PROBLEM DETAILS
Return only the lines from the start of the records through the line that contains "নটি শর্ত প্রযোজ্য হবে!!", inclusive; leave out all pictures.

INPUT RECORDS
--------

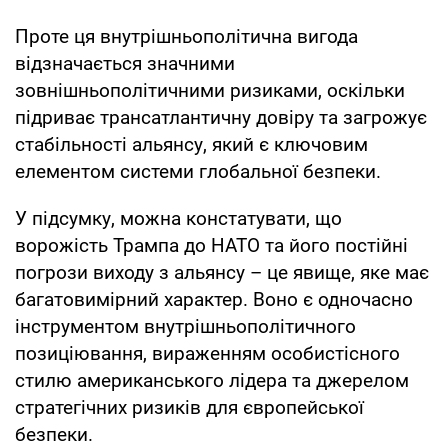
Проте ця внутрішньополітична вигода
відзначається значними
зовнішньополітичними ризиками, оскільки
підриває трансатлантичну довіру та загрожує
стабільності альянсу, який є ключовим
елементом системи глобальної безпеки.
У підсумку, можна констатувати, що
ворожість Трампа до НАТО та його постійні
погрози виходу з альянсу – це явище, яке має
багатовимірний характер. Воно є одночасно
інструментом внутрішньополітичного
позиціювання, вираженням особистісного
стилю американського лідера та джерелом
стратегічних ризиків для європейської
безпеки.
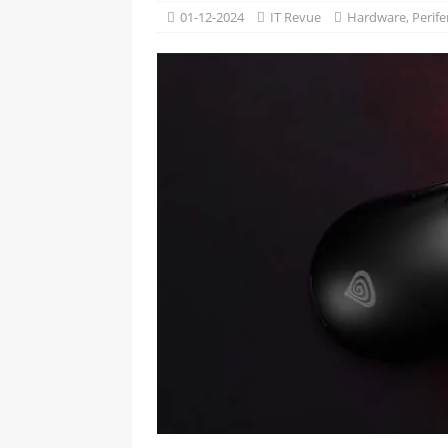
[ 09-05-2025 ]
Domácí pec 
01-12-2024
IT Revue
Hardware
,
Perife
OSTATNÍ
[ 06-05-2025 ]
Blockchain a
SOFTWARE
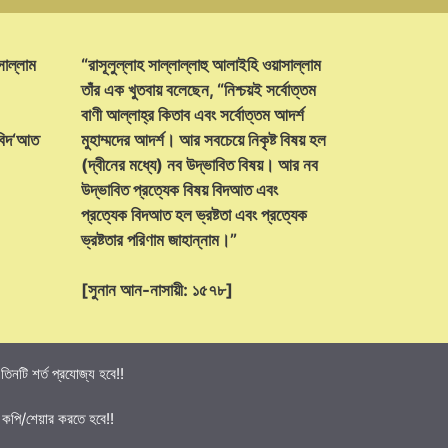
সাল্লাম
“রাসূলুল্লাহ সাল্লাল্লাহু আলাইহি ওয়াসাল্লাম
তাঁর এক খুতবায় বলেছেন, “নিশ্চয়ই সর্বোত্তম
বাণী আল্লাহ্‌র কিতাব এবং সর্বোত্তম আদর্শ
 বিদ‘আত
মুহাম্মদের আদর্শ। আর সবচেয়ে নিকৃষ্ট বিষয় হল
(দ্বীনের মধ্যে) নব উদ্ভাবিত বিষয়। আর নব
উদ্ভাবিত প্রত্যেক বিষয় বিদআত এবং
প্রত্যেক বিদআত হল ভ্রষ্টতা এবং প্রত্যেক
ভ্রষ্টতার পরিণাম জাহান্নাম।”
[সুনান আন-নাসায়ী: ১৫৭৮]
নটি শর্ত প্রযোজ্য হবে!!
 কপি/শেয়ার করতে হবে!!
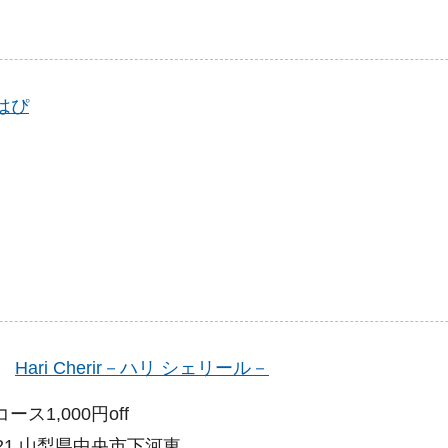
はぴ
】
Hari Cherir－ハリ シェリール－
ス1,000円off
3821 山梨県中央市下河東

--------

ANSWER BOX
Проте ця внутрішньополітична вигода
відзначається значними
зовнішньополітичними ризиками, оскільки
підриває трансатлантичну довіру та загрожує
стабільності альянсу, який є ключовим
елементом системи глобальної безпеки.
У підсумку, можна констатувати, що
ворожість Трампа до НАТО та його постійні
погрози виходу з альянсу – це явище, яке має
багатовимірний характер. Воно є одночасно
інструментом внутрішньополітичного
позиціювання, вираженням особистісного
стилю американського лідера та джерелом
стратегічних ризиків для європейської
безпеки.
[ 09-05-2025 ]
Domácí pec 
01-12-2024
IT Revue
Hardware
,
Perife
OSTATNÍ
[ 06-05-2025 ]
Blockchain a
SOFTWARE
সাল্লাম
“রাসূলুল্লাহ সাল্লাল্লাহু আলাইহি ওয়াসাল্লাম
তাঁর এক খুতবায় বলেছেন, “নিশ্চয়ই সর্বোত্তম
বাণী আল্লাহ্‌র কিতাব এবং সর্বোত্তম আদর্শ
 বিদ‘আত
মুহাম্মদের আদর্শ। আর সবচেয়ে নিকৃষ্ট বিষয় হল
(দ্বীনের মধ্যে) নব উদ্ভাবিত বিষয়। আর নব
উদ্ভাবিত প্রত্যেক বিষয় বিদআত এবং
প্রত্যেক বিদআত হল ভ্রষ্টতা এবং প্রত্যেক
ভ্রষ্টতার পরিণাম জাহান্নাম।”
[সুনান আন-নাসায়ী: ১৫৭৮]
নটি শর্ত প্রযোজ্য হবে!!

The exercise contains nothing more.